Have your dog on lead, in your living room, with no distractions. Have some tasty treats in your pocket or hand, but not in your dog’s sight.

Then, just wait. For a minute, or ten minutes…however long it takes for your dog to get bored enough to look up at you. The moment your dog looks at you, deliver a treat, and take one step away. Don’t pull your dog with you. (The leash is just to keep him from wandering off.) Having just rec’d a treat, he should follow you. When he arrives and looks up, deliver another treat. Deliver it at your left hip, so the dog doesn’t cross in front of you. Make it a point to always deliver it there, so your dog gets used to that location as “treat central”.

If Rover doesn’t follow you, you may need to lure him once or twice by leading him with the treat, but no more than that. Eventually, you need to wait for him to work it out. Keep going, one step/treat at a time. When he obviously “gets it”, and follows along consistently, take two steps. Do that till he’s reliable. Then go to three. When he’s following along for 3 steps (this might take several five-minute sessions over the course of two or three days), try him without his lead. Since he wasn’t pulling on the lead anyway, this should be a fairly easy transition.

Also, after he gets the idea, start waiting for him to sit before you deliver the treat. If you’ve done any work with the “sit” command, this should come easily. If not, this “Kikopup” video is a good primer on training the “sit” command.

The next step is taking him out (on lead again) into the back yard, or some other outdoor location with no distractions. The lead is just to keep him from blowing you off. Do the exercise for just a couple minutes at a time, but do it several times a day.

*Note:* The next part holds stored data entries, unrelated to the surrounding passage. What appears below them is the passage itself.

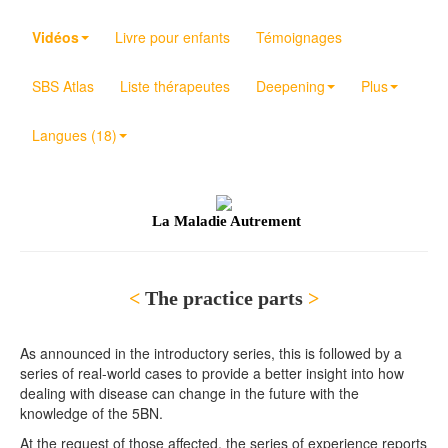
Vidéos
Livre pour enfants
Témoignages
SBS Atlas
Liste thérapeutes
Deepening
Plus
Langues (18)
La Maladie Autrement
<
The practice parts
>
As announced in the introductory series, this is followed by a
series of real-world cases to provide a better insight into how
dealing with disease can change in the future with the
knowledge of the 5BN.
At the request of those affected, the series of experience reports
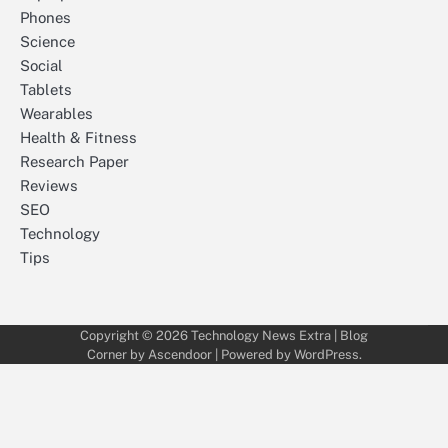
Phones
Science
Social
Tablets
Wearables
Health & Fitness
Research Paper
Reviews
SEO
Technology
Tips
Copyright © 2026
Technology News Extra
| Blog
Corner by
Ascendoor
| Powered by
WordPress
.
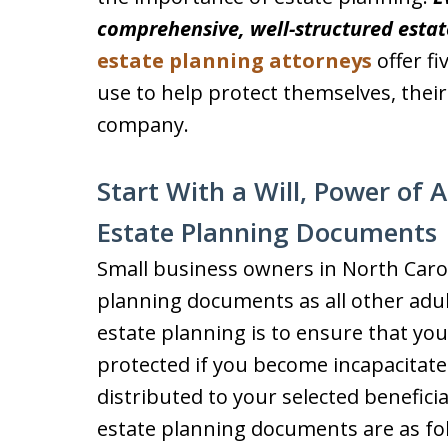
comprehensive, well-structured estat
estate planning attorneys
offer fi
use to help protect themselves, their 
company.
Start With a Will, Power of 
Estate Planning Documents
Small business owners in North Caro
planning documents as all other adu
estate planning is to ensure that you
protected if you become incapacitate
distributed to your selected benefici
estate planning documents are as fo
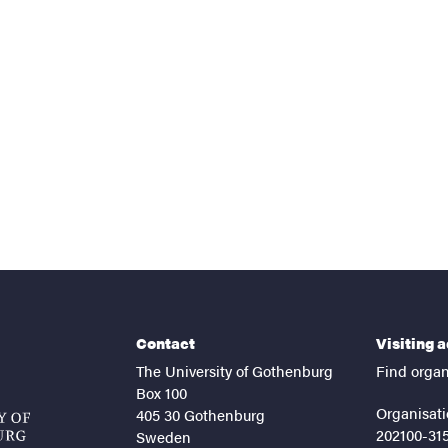
nts
Contact
Visiting 
The University of Gothenburg
Find organ
Box 100
Organisati
405 30 Gothenburg
202100-31
Sweden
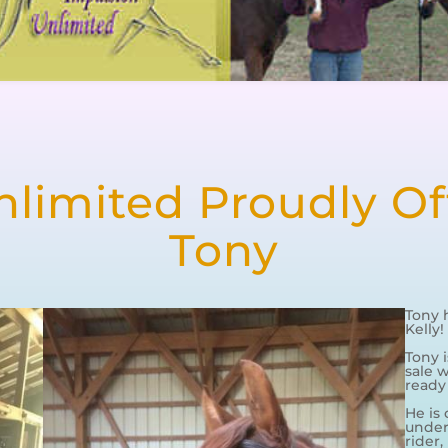
limited Proudly Off
Tony
Tony 
Kelly!
Tony 
sale w
ready
He is 
under 
rider,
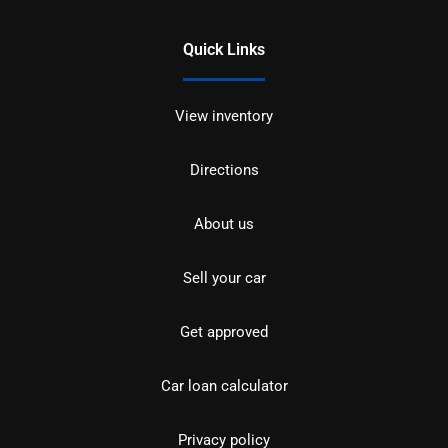
Quick Links
View inventory
Directions
About us
Sell your car
Get approved
Car loan calculator
Privacy policy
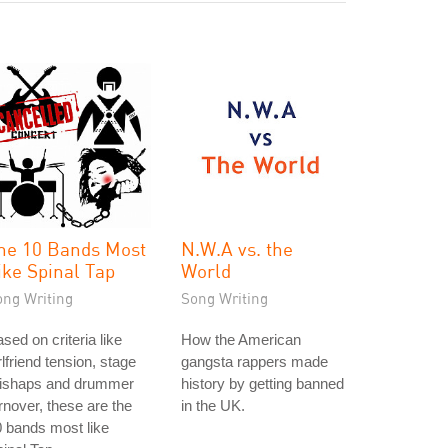
he 10 Bands Most
N.W.A vs. the
ike Spinal Tap
World
ong Writing
Song Writing
sed on criteria like
How the American
rlfriend tension, stage
gangsta rappers made
ishaps and drummer
history by getting banned
rnover, these are the
in the UK.
 bands most like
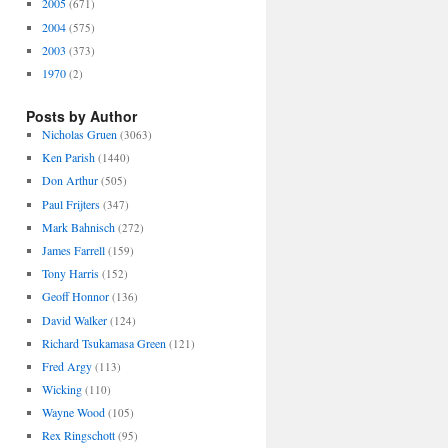
2005
(671)
2004
(575)
2003
(373)
1970
(2)
Posts by Author
Nicholas Gruen
(3063)
Ken Parish
(1440)
Don Arthur
(505)
Paul Frijters
(347)
Mark Bahnisch
(272)
James Farrell
(159)
Tony Harris
(152)
Geoff Honnor
(136)
David Walker
(124)
Richard Tsukamasa Green
(121)
Fred Argy
(113)
Wicking
(110)
Wayne Wood
(105)
Rex Ringschott
(95)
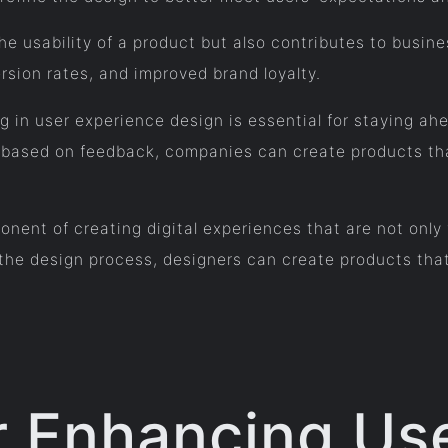
e usability of a product but also contributes to busin
rsion rates, and improved brand loyalty.
ng in user experience design is essential for staying ah
g based on feedback, companies can create products tha
onent of creating digital experiences that are not only 
the design process, designers can create products that
or Enhancing Us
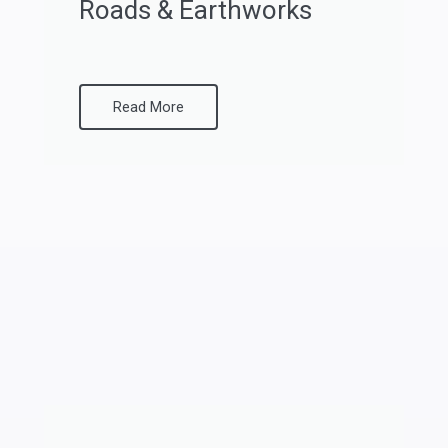
Roads & Earthworks
Read More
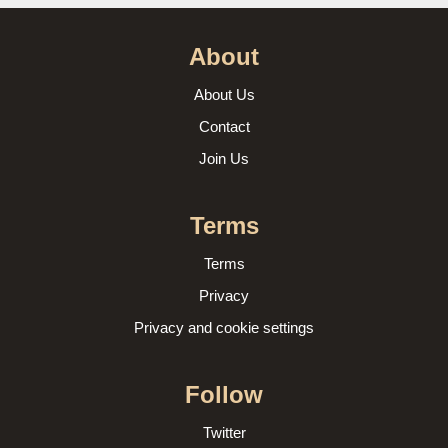
About
About Us
Contact
Join Us
Terms
Terms
Privacy
Privacy and cookie settings
Follow
Twitter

Next, try it on your regular walk. Here’s a quick and dirty video of Suki, just to give you the idea. She’s off-lead here, but your dog should be on lead:

Eventually, you can stretch out the number of steps. Then use a variable number. Go 4 steps and treat, then go 12 steps and treat, then go 8 steps and treat…gradually raise the average amount of steps. (I’ve gotten Suki up to 40 steps while maintaining eye contact and walking at my side…after that, I get bored.) Sometimes I just walk along with her next to me for a long while, then give her a scritch behind the ears.

But the real payoff is this: Suki knows that it’s often rewarding for her to show up next to my left leg and check in with me. She’ll do it on a fairly regular basis, and sometimes she just gets affection, sometimes she gets affection and a treat, sometimes she just gets a treat. And, in situations where she needs to be on a lead, she knows there are no rewards available if she pulls. They’re only available when the leash is loose, and she’s next to my left leg.

Give this a try, one little step at a time!